Trading Tip of the Week: Trailing Stop Order

What is a Trailing Stop Order?

As its name indicates, a trailing stop order follows or “trails” a token’s market price from a given distance. A trailing stop order is more flexible than stop order. Basically, instead of setting a stop or a limit price, a trader sets a certain dollar amount or percentage the market price is allowed to rise or fall before the order is triggered.

The parameters required from the trader are as follows…

  1. Direction: The nature of the order, specified as BUY or SELL.
  2. Stop Price: The price at which the order is triggered. An order is not filled until the designated price is reached.
  3. Distance: The specified dollar amount or percentage that a token’s value may fall below the market price.
  4. Size: The amount of tokens to be bought or sold, e.g., 1,000 QASH.

In the case of margin trading, these order types may sometimes be referred to as Trailing Stops for Open Positions.

Sell Trailing Stop Order

For example, let’s say you’ve purchased 1 BTC at $2,000 USD. You don’t want to lose more than $100 (or 5%) from this position if the market price goes down. What you can do is set a sell trailing stop order with a price distance percentage of 5%

So, when the market price goes down and the bid price drops to $1,900 USD, the stop order will be triggered and a sell market order automatically placed.

But what if BTC’s value keeps rising? With a stop order, the triggering price is fixed, but with trailing stop order, the triggering price moves along with the market price at the distance percentage chosen by the trader. So, if the price of BTC rises to $2,400 USD, the triggering price will rise to $2,280 ($2,400–5% *$2,400).

Buy Trailing Stop Order

A buy trailing stop order works in a similar fashion as a sell trailing stop order, but in the opposite direction.

For example, you borrowed 1 BTC from QUOINE and sold at $3,000 USD. You need to buy 1 BTC to pay back QUOINE, but you don’t want to lose more than $100 USD on this trade if the market price goes up. What you can do is set a buy trailing stop order with a price distance of $100 USD.

So, when the market price and the ask price go up to $3,100 USD, the trailing stop order will be triggered and a buy market order automatically placed.
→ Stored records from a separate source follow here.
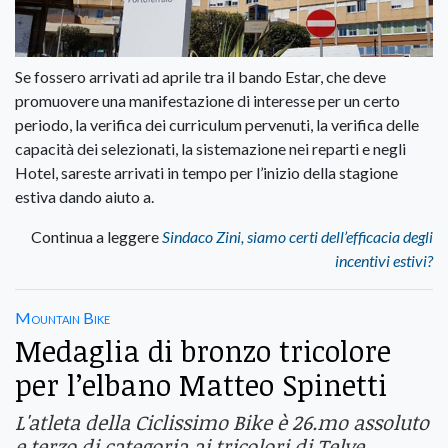
Se fossero arrivati ad aprile tra il bando Estar, che deve
promuovere una manifestazione di interesse per un certo
periodo, la verifica dei curriculum pervenuti, la verifica delle
capacità dei selezionati, la sistemazione nei reparti e negli
Hotel, sareste arrivati in tempo per l’inizio della stagione
estiva dando aiuto a.
Continua a leggere
Sindaco Zini, siamo certi dell’efficacia degli
incentivi estivi?
Mountain Bike
Medaglia di bronzo tricolore
per l’elbano Matteo Spinetti
L'atleta della Ciclissimo Bike è 26.mo assoluto
e terzo di categoria ai tricolori di Telve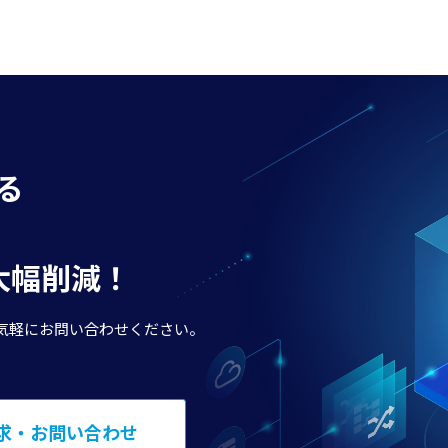
る
で大幅削減！
気軽にお問い合わせください。
求・お問い合わせ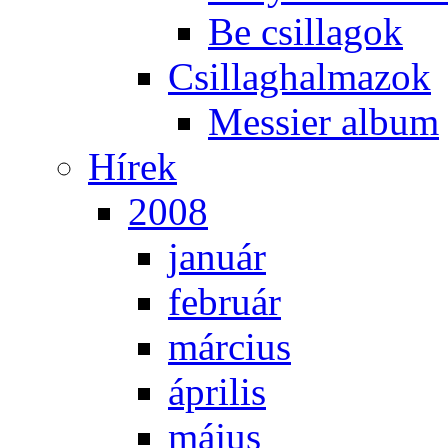
Be csil­la­gok
Csil­lag­hal­ma­zok
Mes­si­er al­bum
Hí­rek
2008
ja­nu­ár
feb­ru­ár
már­ci­us
áp­ri­lis
má­jus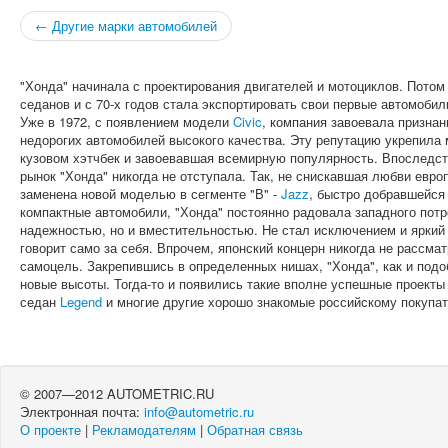
← Другие марки автомобилей
"Хонда" начинала с проектирования двигателей и мотоциклов. Пото
седанов и с 70-х годов стала экспортировать свои первые автомобили
Уже в 1972, с появлением модели
Civic
, компания завоевала признан
недорогих автомобилей высокого качества. Эту репутацию укрепила
кузовом хэтчбек и завоевавшая всемирную популярность. Впоследст
рынок "Хонда" никогда не отступала. Так, не снискавшая любви евро
заменена новой моделью в сегменте "В" -
Jazz
, быстро добравшейся
компактные автомобили, "Хонда" постоянно радовала западного потр
надежностью, но и вместительностью. Не стал исключением и ярки
говорит само за себя. Впрочем, японский концерн никогда не рассма
самоцель. Закрепившись в определенных нишах, "Хонда", как и под
новые высоты. Тогда-то и появились такие вполне успешные проекты
седан
Legend
и многие другие хорошо знакомые российскому покупа
© 2007—2012 AUTOMETRIC.RU
Электронная почта:
info@autometric.ru
О проекте
|
Рекламодателям
|
Обратная связь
Then, you can buy BTC at $3,100 USD to pay back QUOINE, given you already made $3,000 for selling BTC previously. Thus, you would only lose $100 USD.
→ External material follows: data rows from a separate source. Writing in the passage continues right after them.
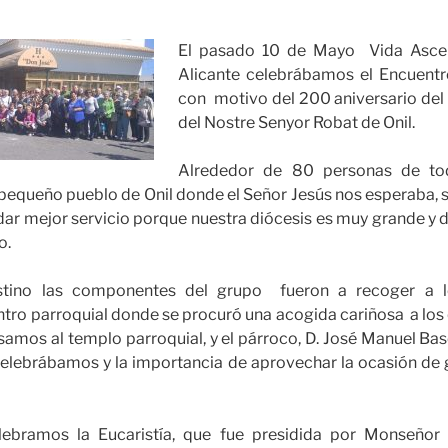
El pasado 10 de Mayo Vida Ascen
Alicante celebrábamos el Encuentr
con motivo del 200 aniversario del 
del Nostre Senyor Robat de Onil.
Alrededor de 80 personas de tod
pequeño pueblo de Onil donde el Señor Jesús nos esperaba, s
dar mejor servicio porque nuestra diócesis es muy grande y 
o.
tino las componentes del grupo fueron a recoger a lo
ro parroquial donde se procuró una acogida cariñosa a los 
samos al templo parroquial, y el párroco, D. José Manuel Ba
celebrábamos y la importancia de aprovechar la ocasión de 
lebramos la Eucaristía, que fue presidida por Monseñor 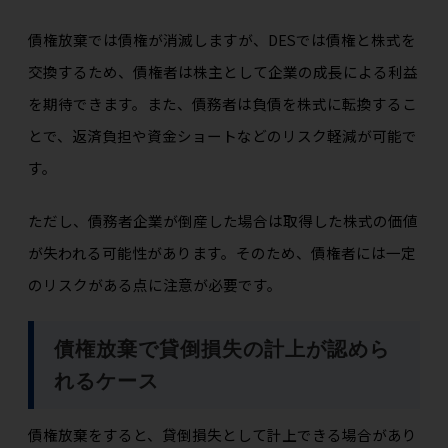
債権放棄では債権が消滅しますが、DESでは債権と株式を
交換するため、債権者は株主として企業の成長による利益
を期待できます。また、債務者は負債を株式に転換するこ
とで、返済負担や資金ショートなどのリスク軽減が可能で
す。
ただし、債務者企業が倒産した場合は取得した株式の価値
が失われる可能性があります。そのため、債権者には一定
のリスクがある点に注意が必要です。
債権放棄で貸倒損失の計上が認めら
れるケース
債権放棄をすると、貸倒損失として計上できる場合があり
In the event that the market price goes down, the triggering price moves along as well at the distance set by the trader. For example, if the price of BTC goes down to $2,500 USD, the triggering price would go down to $2,600, and you would profit $400 USD.

How to Place a Trailing Stop Order from a Spot Position:

  • From the Main Menu, click Trading Dashboard.
  • Choose SPOT in the drop-down list inside the order entry panel.
  • Inside the order entry panel, click Trailing Stop.
  • Choose your price distance, distance type (fiat or percent), and quantity.
  • Click Buy or Sell to submit.
  • A popup confirmation will ask you to confirm the order you are about to make. Click Confirm to agree to place the order, or Dismiss to stop the action. If you click Confirm, the next popup will confirm that the order has been placed successfully. Click Dismiss again.
  • You can monitor your orders in the Orders panel (under the chart if using the horizontal layout, or right of the chart if using the vertical layout).
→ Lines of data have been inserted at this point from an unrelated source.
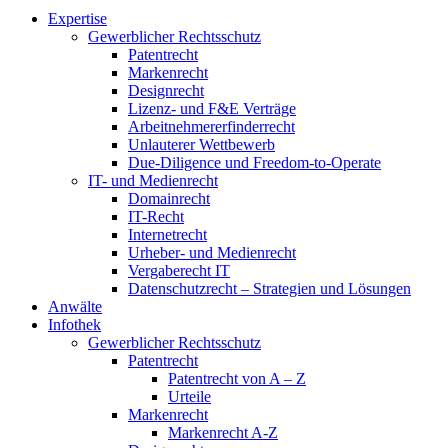
Expertise
Gewerblicher Rechtsschutz
Patentrecht
Markenrecht
Designrecht
Lizenz- und F&E Verträge
Arbeitnehmererfinderrecht
Unlauterer Wettbewerb
Due-Diligence und Freedom-to-Operate
IT- und Medienrecht
Domainrecht
IT-Recht
Internetrecht
Urheber- und Medienrecht
Vergaberecht IT
Datenschutzrecht – Strategien und Lösungen
Anwälte
Infothek
Gewerblicher Rechtsschutz
Patentrecht
Patentrecht von A – Z
Urteile
Markenrecht
Markenrecht A-Z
How to Place a Trailing Stop Order from a Margin Position:

  • From the Main Menu, click Trading Dashboard.
  • Click MARGIN in the drop-down list inside the order entry panel.
  • Inside the order entry panel, click Trailing Stop.
  • Choose your price distance, distance type (fiat or percent), and quantity. Select the leverage rate and trading mode.
  • QUOINE offers leverage rates from 2x to 25x. At 25x, you will be asked to confirm that you are aware of the high risk in margin trading and the profits/losses it can incur.
  • For Mode, QUOINE offers One-Direction and Two-Direction trading modes. In One-Direction, once you place a long or short order, the next order you place must be in the same direction (long for long, or short for short). In Two-Direction, the next order you place can be in the opposite direction.
  • Click Buy or Sell to submit.
  • A popup confirmation will ask you to confirm the order you are about to make. Click Confirm to agree to place the order, or Dismiss to stop the action. If you click Confirm, the next popup will confirm that the order has been placed successfully. Click Dismiss again.
  • If your order is fully filled, it will not show up under the default view of Orders panel (“Live” status). You can change the filter to the “All” status to see the order, or switch to the Positions panel for better monitoring.